** Your instructions **
Within this material, how many lines include the word "condors"? Answer with a number and nothing more.
+++ Exercise inputs
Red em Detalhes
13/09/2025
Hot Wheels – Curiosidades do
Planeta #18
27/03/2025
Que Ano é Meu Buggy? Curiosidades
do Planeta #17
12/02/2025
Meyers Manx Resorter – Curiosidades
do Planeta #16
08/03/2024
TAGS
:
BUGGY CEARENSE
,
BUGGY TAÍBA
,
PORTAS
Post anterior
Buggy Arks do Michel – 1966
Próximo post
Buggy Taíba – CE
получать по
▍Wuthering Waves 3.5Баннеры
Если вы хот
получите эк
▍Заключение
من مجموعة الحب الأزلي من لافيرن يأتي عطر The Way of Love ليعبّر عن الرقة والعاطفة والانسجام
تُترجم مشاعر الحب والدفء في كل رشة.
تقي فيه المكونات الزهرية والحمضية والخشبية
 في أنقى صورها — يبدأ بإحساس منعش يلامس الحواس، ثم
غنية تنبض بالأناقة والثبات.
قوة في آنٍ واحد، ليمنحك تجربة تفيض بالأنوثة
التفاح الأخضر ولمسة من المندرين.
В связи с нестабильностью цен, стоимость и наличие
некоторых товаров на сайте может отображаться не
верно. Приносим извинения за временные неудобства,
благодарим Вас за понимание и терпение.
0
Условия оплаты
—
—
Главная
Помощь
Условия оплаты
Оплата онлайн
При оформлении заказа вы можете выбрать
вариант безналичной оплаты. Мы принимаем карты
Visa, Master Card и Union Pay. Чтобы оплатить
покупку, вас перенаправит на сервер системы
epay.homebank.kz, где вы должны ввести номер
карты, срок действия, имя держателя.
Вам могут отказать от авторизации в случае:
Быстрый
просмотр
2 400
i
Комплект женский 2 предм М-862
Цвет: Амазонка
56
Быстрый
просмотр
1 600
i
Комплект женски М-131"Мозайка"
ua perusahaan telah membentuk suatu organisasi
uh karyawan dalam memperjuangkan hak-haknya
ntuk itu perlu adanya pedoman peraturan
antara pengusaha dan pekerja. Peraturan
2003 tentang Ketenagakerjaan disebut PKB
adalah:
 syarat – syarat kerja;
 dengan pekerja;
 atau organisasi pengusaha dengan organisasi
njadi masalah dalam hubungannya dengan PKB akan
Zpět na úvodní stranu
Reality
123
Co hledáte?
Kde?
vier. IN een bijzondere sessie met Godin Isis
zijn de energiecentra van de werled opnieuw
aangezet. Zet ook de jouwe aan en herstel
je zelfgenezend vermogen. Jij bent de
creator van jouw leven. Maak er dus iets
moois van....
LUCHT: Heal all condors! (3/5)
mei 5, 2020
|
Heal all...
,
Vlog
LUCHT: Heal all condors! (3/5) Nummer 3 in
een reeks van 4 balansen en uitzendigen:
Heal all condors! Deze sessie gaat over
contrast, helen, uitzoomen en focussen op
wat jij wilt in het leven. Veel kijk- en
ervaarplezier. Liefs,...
++++++
+++ Exercise inputs
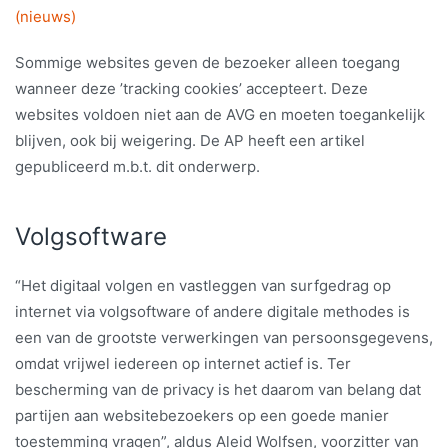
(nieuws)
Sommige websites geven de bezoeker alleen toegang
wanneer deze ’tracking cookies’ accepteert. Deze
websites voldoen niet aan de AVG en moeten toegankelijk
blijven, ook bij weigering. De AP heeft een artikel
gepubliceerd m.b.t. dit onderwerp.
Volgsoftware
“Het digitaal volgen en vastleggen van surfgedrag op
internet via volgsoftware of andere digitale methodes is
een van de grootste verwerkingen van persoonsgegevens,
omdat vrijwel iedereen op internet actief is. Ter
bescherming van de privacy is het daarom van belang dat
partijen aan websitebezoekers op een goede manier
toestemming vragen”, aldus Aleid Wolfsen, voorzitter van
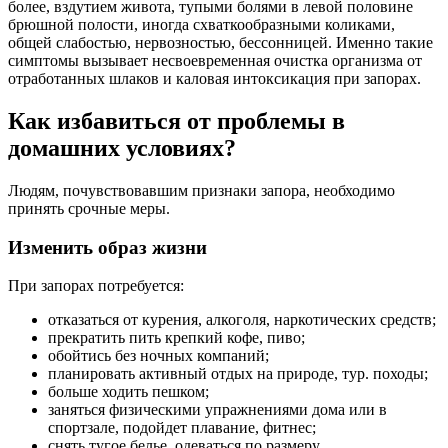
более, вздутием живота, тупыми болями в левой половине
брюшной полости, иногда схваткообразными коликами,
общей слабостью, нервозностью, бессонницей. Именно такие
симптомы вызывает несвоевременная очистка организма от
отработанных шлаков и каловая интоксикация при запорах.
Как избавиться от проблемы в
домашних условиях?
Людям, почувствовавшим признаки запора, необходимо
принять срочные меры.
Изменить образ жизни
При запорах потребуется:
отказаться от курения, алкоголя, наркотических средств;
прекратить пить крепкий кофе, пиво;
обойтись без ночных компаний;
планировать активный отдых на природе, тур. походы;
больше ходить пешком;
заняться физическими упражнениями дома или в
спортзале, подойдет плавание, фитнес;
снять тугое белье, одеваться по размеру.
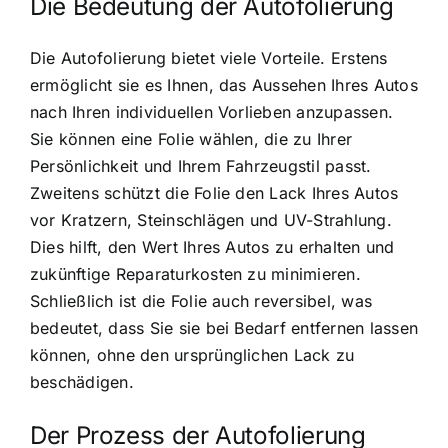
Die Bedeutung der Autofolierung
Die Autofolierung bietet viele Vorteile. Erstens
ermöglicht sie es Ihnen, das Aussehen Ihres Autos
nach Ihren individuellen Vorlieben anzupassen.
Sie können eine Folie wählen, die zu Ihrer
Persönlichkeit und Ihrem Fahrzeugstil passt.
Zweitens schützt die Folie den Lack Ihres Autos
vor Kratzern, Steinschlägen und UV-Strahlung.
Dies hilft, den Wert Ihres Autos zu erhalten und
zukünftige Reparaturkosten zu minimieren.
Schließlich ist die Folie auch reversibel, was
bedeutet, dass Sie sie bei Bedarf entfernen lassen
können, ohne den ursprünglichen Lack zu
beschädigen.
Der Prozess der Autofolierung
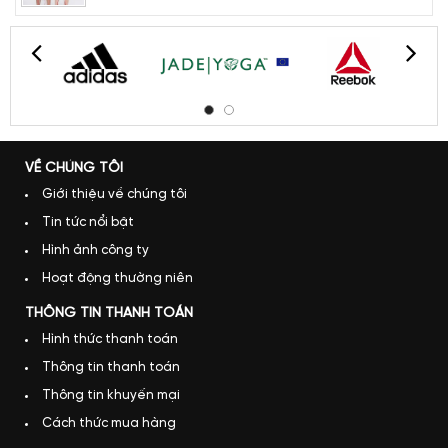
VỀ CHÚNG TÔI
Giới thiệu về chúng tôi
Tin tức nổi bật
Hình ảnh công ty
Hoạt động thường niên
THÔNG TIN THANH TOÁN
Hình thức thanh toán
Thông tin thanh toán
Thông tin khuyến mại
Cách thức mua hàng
++++++
+++ Exercise inputs
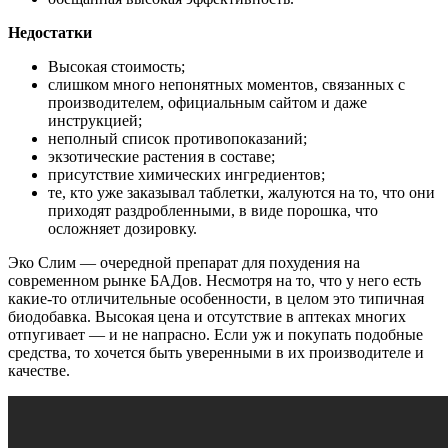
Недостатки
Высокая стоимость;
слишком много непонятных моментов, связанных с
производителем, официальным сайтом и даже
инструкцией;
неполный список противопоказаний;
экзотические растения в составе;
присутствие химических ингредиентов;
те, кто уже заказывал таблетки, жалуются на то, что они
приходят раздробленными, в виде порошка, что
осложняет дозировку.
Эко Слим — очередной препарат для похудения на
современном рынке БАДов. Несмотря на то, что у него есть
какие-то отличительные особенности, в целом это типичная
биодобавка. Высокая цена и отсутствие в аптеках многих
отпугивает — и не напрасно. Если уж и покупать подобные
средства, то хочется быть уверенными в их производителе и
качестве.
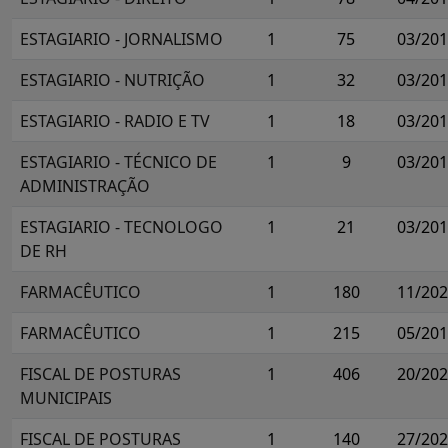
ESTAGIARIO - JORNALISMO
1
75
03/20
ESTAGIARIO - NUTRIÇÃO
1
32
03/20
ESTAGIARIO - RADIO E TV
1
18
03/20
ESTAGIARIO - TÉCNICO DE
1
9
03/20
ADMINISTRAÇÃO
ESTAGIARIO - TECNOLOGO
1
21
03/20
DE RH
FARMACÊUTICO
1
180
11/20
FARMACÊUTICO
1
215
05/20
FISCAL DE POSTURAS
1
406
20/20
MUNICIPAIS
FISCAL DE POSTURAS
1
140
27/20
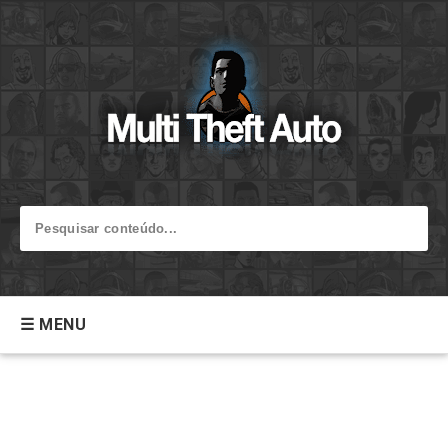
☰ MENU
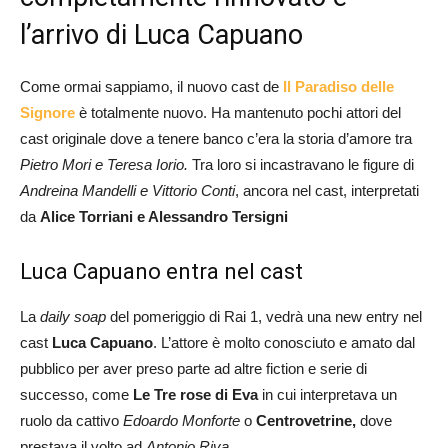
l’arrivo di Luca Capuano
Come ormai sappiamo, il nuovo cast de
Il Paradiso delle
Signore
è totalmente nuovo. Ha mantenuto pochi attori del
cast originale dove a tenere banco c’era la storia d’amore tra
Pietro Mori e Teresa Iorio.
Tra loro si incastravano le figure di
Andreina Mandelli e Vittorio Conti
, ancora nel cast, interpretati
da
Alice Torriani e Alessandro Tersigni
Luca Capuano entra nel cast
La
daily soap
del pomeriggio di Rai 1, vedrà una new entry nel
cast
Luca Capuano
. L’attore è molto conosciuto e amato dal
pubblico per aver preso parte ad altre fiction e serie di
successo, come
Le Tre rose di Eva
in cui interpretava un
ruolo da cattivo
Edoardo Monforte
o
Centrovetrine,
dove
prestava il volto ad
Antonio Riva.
++++++
** Response **
3